Is driving in Boston the nightmare all guidebooks make out it to be?

Appreciate all replies.


----------



## N3000 (13 Mar 2003)

*Re: Boston Hotels*

The Boston Park Plaza is centrally located, a good hotel.


----------



## wingback (15 Mar 2003)

*v*

The 'Doubletree Downtown'is a lovely Hotel very centrally located.4 Star I think.May be a bit pricey but deals available.Can avail of Gym and Leisure Centre with pool etc. attached.May not need a car  if planning just to stay around Boston area as hotel is dead centre and public transport is very good to suburbs etc.If driving in Boston rush hour is heavy and plenty road works especially at airport.


----------



## Grizzly (18 Mar 2003)

*Beacon Hill*

Boston hotels are far to expensive.  A couple of years ago I rented a private one bedroomed apartment just off Charles Street in the Beacon Hill area. About $110 per night.  Close to everything. I cannot remember the website I looked at but I Keyed in Boston Bed and Breakfasts in Yahoo.  Charles street is a great location, lots of antique shops, restaurants, close to Boston Common, a supermarket on your doorstep. Boston is very easy to get around you will not need a car. 

Griz


----------



## northsideboy (28 Jun 2004)

*Boston*

Will be in Boston the week after next. Any recommendations for things to do. Thanks!!!


----------



## sueellen (29 Jun 2004)

You might find something helpful here


----------



## Swoon0 (6 Jul 2004)

*Doubletree Downtown*

Stayed here in January, Flamin' Freezin (Minus 18c) but great reception here, Nice free warm cookies on check in. Right beside the stop "New England Medical Centre" for the T into Boston, 3 stops away only so really great location. Boston traffic not as bad as its made out really. Have a look at www.tripadvisor.com and type in Doubletree Downtown Boston for reviews of the hotel. I would highly recommend it if for nothing else it location and price. If you need more info just ask


----------



## sueellen (10 Jul 2004)

*Some other older posts*

*ssnrcs
Registered User
Family Hotels in Boston*

Anybody out there know a good family hotel in boston ?
Tried all the usual websites, but hard to figure out what's a good/bad deal - would prefer a personal recommendation ! 


*ANON
Unregistered User
HOTEL BOSTON*

Aahh Boston

A good place is the TAGE INN Boston/Somerville but of course haggle and ask for a high room ie above floor 3. 2 x double beds, fridge, en suite, big telly with HBO, breakfast, shuttle to and from airport, shuttle to and from the subway, about 30 mins from downtown. 89.95 usd per night, this is with discount. But here is the best bit

click on this site and u should get vouchers that give u big discounts that I mentioned above.

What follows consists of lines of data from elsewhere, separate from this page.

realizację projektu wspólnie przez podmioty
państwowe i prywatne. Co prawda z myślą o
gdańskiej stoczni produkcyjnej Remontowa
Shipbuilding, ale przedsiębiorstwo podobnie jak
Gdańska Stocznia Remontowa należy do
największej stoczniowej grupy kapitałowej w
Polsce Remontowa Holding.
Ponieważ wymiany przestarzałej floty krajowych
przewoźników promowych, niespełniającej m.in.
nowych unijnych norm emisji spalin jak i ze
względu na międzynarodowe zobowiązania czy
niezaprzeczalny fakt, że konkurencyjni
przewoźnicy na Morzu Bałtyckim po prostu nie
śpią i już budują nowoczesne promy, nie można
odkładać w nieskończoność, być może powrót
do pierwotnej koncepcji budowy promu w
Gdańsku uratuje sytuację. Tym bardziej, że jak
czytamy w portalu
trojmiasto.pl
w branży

www.roomsaver.com/search_display.php

enjoy 

*ParkLane
Unregistered User
Boston Hotels are expensive*.

I rented an apartment just off Charles street in the Beacon Hill area of the city. Got the address from a search under Yahoo. I keyed in Bed and Breakfasts Boston also try B&B Boston. I cannot remember the actual site, about $100 per night for the apartment. Beacon Hill is a great location and close to all the sights etc 


carriehair
Unregistered User
(15/6/03 7:42 am)
Reply | Edit | Del  Boston Hotels
--------------------------------------------------------------------------------
 Hi, 

I started the original posts on Boston Hotels in February 03. We did actually go there in March and stayed at the Omni Parker House Hotel. It was ideally located at Downtown Crossing and while the rooms were good it was a bit dated. We went looking for the other hotels which we had "read" about and found that the two which we liked best were The Sheraton (Aer Lingus Cabin Crew use) and The Back Bay Hilton. Both of these hotels offer good value, modern facilities and were in a great location. Ones like the DoubleTree were good but if you turned wrong at night when you came out of the hotel door you could end up in quite unsavoury areas. 
Boston is a great place to visit and very easy to get around.... lots of roadworks though which can make driving there a bit awkward!!!!

Regards, 
Cari


----------



## gerry (10 Jul 2004)

*Boston Hotels*

My favourite hotel (well worth the extra expense) is The Eliot. 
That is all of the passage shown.